Une figure de l'opposition radicale russe va sièger chez Aeroflot

Candidat du milliardaire actionnaire de la compagnie aérienne, l'avocat et blogueur Alexeï Navalny va mettre en pratique son idée de la gouvernance d'entreprise en siégeant au conseil des directeurs où il a été élu. Curieusement, le Kremlin, actionnaire à 51% d'Aeroflot, n'a pas bloqué son élection.
Alexeï Navalny, le blogueur vedette de l'opposition à Vladimir Poutine /Copyright AFP

En Russie, les temps ont, semble-t-il, changé. Il y a quatre ans, le célèbre champion d'échecs devenu opposant Gary Kasparov déclarait qu'il ne touchait pas aux plateaux repas d'Aeroflot, de crainte d'être empoisonné. Désormais, un de ses compères de l'opposition anti-Poutine siège au conseil des directeurs de la première compagnie aérienne russe. Il a été élu lundi après avoir été nominé pour représenter le banquier Alexandre Lebedev, qui détient 15% d'Aeroflot.

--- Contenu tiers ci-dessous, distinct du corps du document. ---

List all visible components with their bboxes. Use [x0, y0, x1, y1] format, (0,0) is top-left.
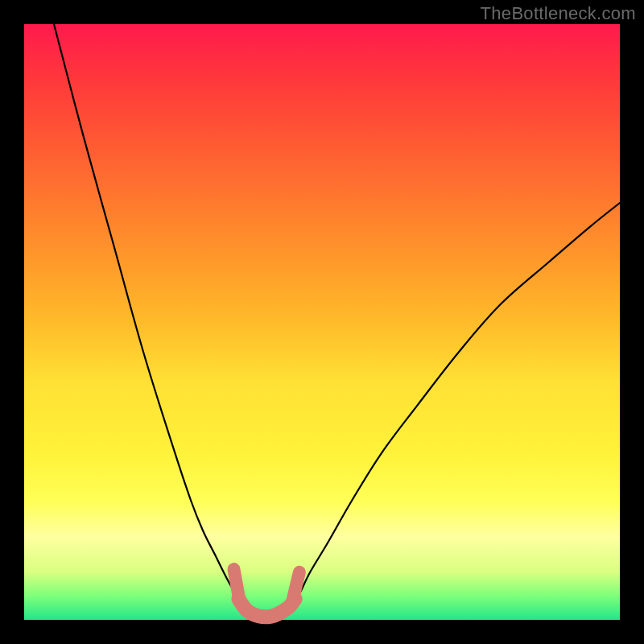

Ce dernier est un cas quasi unique dans le milieu des affaires russes, qui depuis l'arrestation de Mikhaïl Khodorkovski, se garde d'entretenir quelque rapport que ce soit avec l'opposition. Alexandre Lebedev n'hésite pas, lui, à critiquer le gouvernement, et est co-propriétaire avec Mikhaïl Gorbatchev du journal d'opposition Novaïa Gazeta.

Un choix qui n'a rien de fantaisiste

Son choix de faire élire Alexeï Navalny peut sembler risqué d'un point de vue politique, mais il n'a rien de fantaisiste. Avant de devenir l'orateur préféré des dizaines de milliers de manifestants anti-Poutine défilant depuis décembre dernier, Alexeï Navalny était connu depuis 2007 comme un ardent avocat des droits des actionnaires minoritaires. Il explique que son engagement politique est en grande partie la conséquence du combat infructueux qu'il mène avec la direction de grands groupes russes (VTB, Rosneft, Transneft) cotés en bourse et contrôlés par l'Etat mais gérés selon lui de manière opaque qui bafoue les droits des actionnaires minoritaires. L'impossibilité d'obtenir une plus grande transparence des comptes de ces entreprises pilotées par des proches du président Vladimir Poutine a poussé cet avocat de formation à élargir son activité à la création du site rospil.ru (sorte de Wikileaks dédié à la lutte anticorruption) puis à l'activisme politique proprement dit.

Transparence maximale

Alexeï Navalny compte utiliser son siège chez Aeroflot pour promouvoir son « programme de gestion d'entreprise » consistant à une transparence maximale, basée entre autres sur la révélation, via des sources anonymes, de tout type de prévarication. Il espère aussi renforcer le rôle des directeurs indépendants au siège de grandes compagnies, qui font le plus souvent figure de potiches. Les marchés ont réagit avec un léger optimisme à cette annonce. En l'absence d'autres nouvelles venant de la compagnie, le titre Aeroflot a gagné 0,7% sur l'index Micex de Moscou.

Nombreux sont ceux qui ont été surpris de voir le Kremlin, qui considère Aeroflot comme un actif stratégique, siéger aux côtés d'un opposant virulent. D'un autre côté, les flux financiers d'Aeroflot sont cent fois moindres que ceux de groupes pétroliers/gaziers comme Rosneft et Gazprom. Le Kremlin a en quelque sorte jeté un os pour occuper Navalny, qui est par ailleurs harcelé quotidiennement par la police pour son activité politique.